Washington, EUA -- Quando 2001 estava chegando a um fim, a pesquisa de opinião da USA Today-CNN-Gallup perguntou aos americanos se estavam satisfeitos com o progresso das coisas no país.

Surpreendentemente, 70% responderam que sim.

Pense nisso. Menos de quatro meses depois do mais devastador ataque estrangeiro na história da nação, com a economia ainda em recessão, seria de se imaginar que a maior parte dos americanos estivesse de mau humor e que provavelmente não estaria muito otimista a respeito de nada.

Mesmo assim, sete em cada 10 pessoas expressaram visão positiva.

O que torna o resultado da pesquisa ainda mais notável é que o índice de satisfação de 70% é dos mais altos que o instituto Gallup registrou em quase 30 anos.

Além disso, normalmente o índice de satisfação é mais baixo em épocas de dificuldade econômica. Por exemplo, em junho de 1992, com a crise economica, somente 14% disseram que estavam satisfeitos com o progresso das coisas no país. Cinco meses depois, esse ambiente negativo ajudou a derrotar George Bush em sua segunda candidatura à presidência.

Desta vez, os americanos, apesar de preocupados com a economia e a ameaça de desemprego, não estão se deixando abater pela incerteza. Três em cada quatro disseram que acham que a economia estará melhor daqui a um ano.

Então, como podemos explicar essa inesperada expressão de otimismo que parece estar arrebatando a população? Alguns analistas sugerem que é uma espécie de farsa, como assobiar ao atravessar um cemitério: fingir não ter medo e esperar que isso afaste os maus espíritos.

Talvez haja um pouco disso. Outros analistas, entretanto, dizem que é mais um reflexo do espírito indomável e generoso do americano, que foi tão dramaticamente exposto depois de 11 de setembro.

Ao invés de fecharem as cortinas e esconderem-se debaixo da cama perante as ameaças de mais ataques terroristas e a triste compreensão que os EUA não são tão invulneráveis como a maioria pensava, os americanos foram às ruas e se reuniram com um propósito e resolução que não tinham sido vistos desde a Segunda Guerra Mundial.
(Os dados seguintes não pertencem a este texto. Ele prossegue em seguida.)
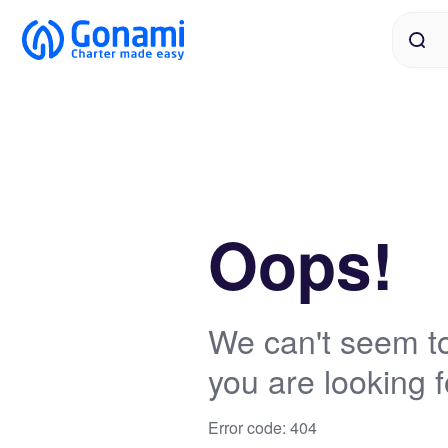
Oops!
We can't seem to
you are looking f
Error code: 404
O povo se uniu em torno do presidente e deu forte apoio ao uso de força militar para combater o terrorismo. Esse apoio somente cresceu com o tempo, com o sucesso da guerra no Afeganistão.

Hoje, as pesquisas revelam que a maioria dos americanos está disposta a estender a guerra a outros países, particularmente o Iraque, para erradicar a ameaça de terrorismo global.
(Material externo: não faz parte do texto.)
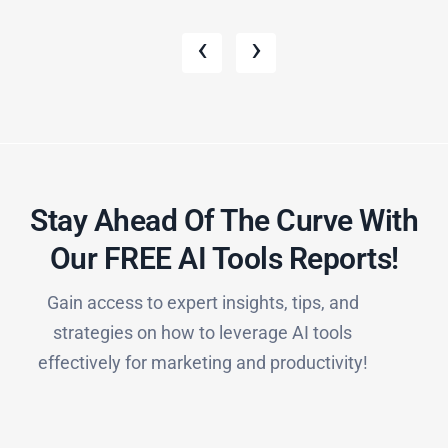
‹
›
Stay Ahead Of The Curve With
Our FREE AI Tools Reports!​
Gain access to expert insights, tips, and
strategies on how to leverage AI tools
effectively for marketing and productivity!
Ao mesmo tempo, os americanos demonstraram compaixão, não só em suas generosas contribuições aos fundos de ajuda às milhares de famílias de vítimas de ataques, mas também enviando ajuda humanitária ao povo arrasado pela guerra no Afeganistão e em sua insistência que as mulheres devem ter os mesmos direitos que os homens.

As bandeiras que ainda vemos nas janelas das casas e carros são símbolos externos do espírito infatigável que surgiu entre a população e que agora vemos expressado nas pesquisas.

Será que 70% do povo americano está realmente satisfeito com a situação atual do país? Provavelmente não.

Ainda há ameaças de terrorismo. Osama Bin Laden ainda está solto. O desemprego está em 5,8%. Os EUA ainda estão em guerra. Mesmo assim, existe algo na mente americana que faz com que ela se recuse a se entregar ao desespero. Pode-se chamar inocência. Pode-se chamar de tolice. Pode-se chamar de assobiar ao atravessar o cemitério. O que quer que seja, é bonito. Com esse espírito, podemos ter certeza que isso também passará.